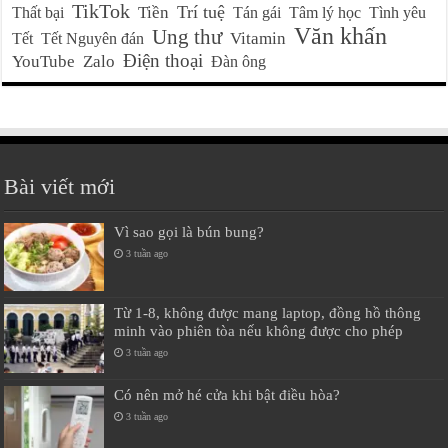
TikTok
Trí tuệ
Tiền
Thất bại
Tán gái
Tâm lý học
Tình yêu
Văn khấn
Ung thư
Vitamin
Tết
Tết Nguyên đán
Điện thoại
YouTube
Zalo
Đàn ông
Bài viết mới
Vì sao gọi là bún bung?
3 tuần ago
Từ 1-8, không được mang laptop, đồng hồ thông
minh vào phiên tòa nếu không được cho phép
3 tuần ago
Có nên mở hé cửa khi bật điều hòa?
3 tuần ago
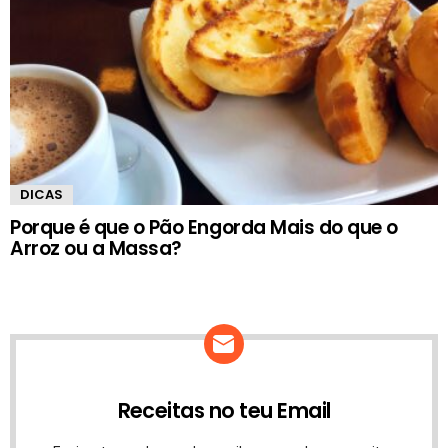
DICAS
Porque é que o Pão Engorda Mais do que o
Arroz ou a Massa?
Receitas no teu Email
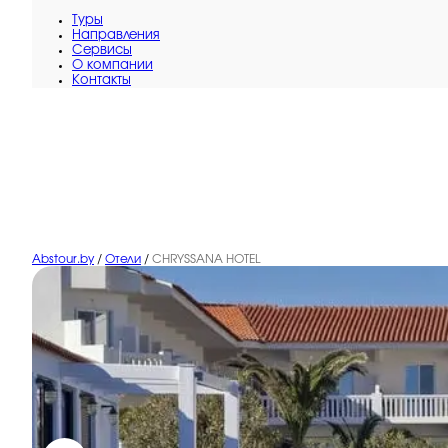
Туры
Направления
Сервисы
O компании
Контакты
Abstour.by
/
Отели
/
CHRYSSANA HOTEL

--

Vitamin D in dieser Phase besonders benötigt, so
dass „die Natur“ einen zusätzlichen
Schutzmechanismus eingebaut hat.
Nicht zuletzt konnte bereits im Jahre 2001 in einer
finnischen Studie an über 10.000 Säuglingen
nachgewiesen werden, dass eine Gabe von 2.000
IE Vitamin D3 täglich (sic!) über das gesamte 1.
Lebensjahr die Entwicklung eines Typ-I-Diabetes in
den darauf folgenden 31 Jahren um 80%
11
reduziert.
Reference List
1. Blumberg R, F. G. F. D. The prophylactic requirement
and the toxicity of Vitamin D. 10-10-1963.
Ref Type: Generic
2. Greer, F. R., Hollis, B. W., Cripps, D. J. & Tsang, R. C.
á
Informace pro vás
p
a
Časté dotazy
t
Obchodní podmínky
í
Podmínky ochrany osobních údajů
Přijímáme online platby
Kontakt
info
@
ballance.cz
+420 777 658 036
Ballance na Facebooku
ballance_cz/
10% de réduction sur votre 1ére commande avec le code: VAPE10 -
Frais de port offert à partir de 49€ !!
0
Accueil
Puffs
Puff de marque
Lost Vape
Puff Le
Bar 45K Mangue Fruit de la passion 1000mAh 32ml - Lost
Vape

* * *

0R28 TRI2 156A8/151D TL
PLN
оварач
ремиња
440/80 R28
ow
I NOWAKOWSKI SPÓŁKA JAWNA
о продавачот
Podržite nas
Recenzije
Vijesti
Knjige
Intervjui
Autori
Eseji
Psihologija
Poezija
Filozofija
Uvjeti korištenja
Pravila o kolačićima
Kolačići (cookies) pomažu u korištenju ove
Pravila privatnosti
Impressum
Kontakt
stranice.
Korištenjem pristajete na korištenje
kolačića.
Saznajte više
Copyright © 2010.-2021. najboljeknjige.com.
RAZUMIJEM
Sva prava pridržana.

● WORK TASK
Return the total of lines in these records that hold "Vitamin", without any other words.

● THE ANSWER
4